To the suggestion that plaintiff has ratified the compromise, because, after he received his patent, he unsuccessfully demanded from the government the sum of $320.14, received by it in settlement from defendant, it is sufficient to say that it is not found that he did this with full knowledge of the facts. Whether ratification could be inferred from plaintiff's mere demand, without benefit accruing to him as the result of it, we do not stop to consider.

We therefore hold that the supreme court of Wisconsin erred in denying a recovery to plaintiff, whether because of the incomplete nature of his title and his want of possession at the time of the trespass, or because of the settlement afterwards made between the government and defendant.

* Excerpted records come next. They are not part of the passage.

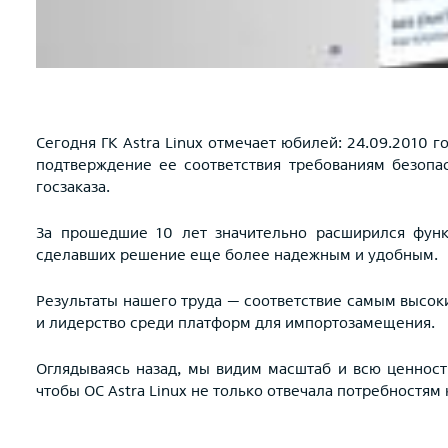
Сегодня ГК Astra Linux отмечает юбилей: 24.09.2010 
подтверждение ее соответствия требованиям безоп
госзаказа.
За прошедшие 10 лет значительно расширился функ
сделавших решение еще более надежным и удобным.
Результаты нашего труда — соответствие самым высок
и лидерство среди платформ для импортозамещения.
Оглядываясь назад, мы видим масштаб и всю ценност
чтобы ОС Astra Linux не только отвечала потребностям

We are not called upon to consider whether plaintiff [237 U.S. 162, 171]   could recover from the United States by a suit in the court of claims the amount received from defendant in the compromise (United States v. Jones, 131 U.S. 1 , 33 L. ed. 90, 9 Sup. Ct. Rep. 669; United States v. Anderson, 194 U.S. 394 , 48 L. ed. 1035, 24 Sup. Ct. Rep. 716), because upon the facts as found plaintiff is entitled to recover a larger amount and upon a different basis of fact from that which controlled in the compromise; and defendant as the wrongdoer cannot put upon plaintiff the burden of prosecuting two actions to recover compensation for a single wrong. Our decision, however, is without prejudice to action by the Wisconsin courts requiring that plaintiff, upon obtaining judgment against defendant in accordance with the principles above declared, and as a condition to payment of that judgment by defendant, shall assign to defendant his claim against the government, or, upon being properly indemnified, shall agree to permit defendant to use his name in proceedings to recover the money. We intend no intimation respecting the effect, if any, of 3477, U. S. Rev. Stat. (Comp. Stat. 1913, 6383), upon such an assignment.

Judgment reversed, and the cause remanded for further proceedings not inconsistent with this opinion.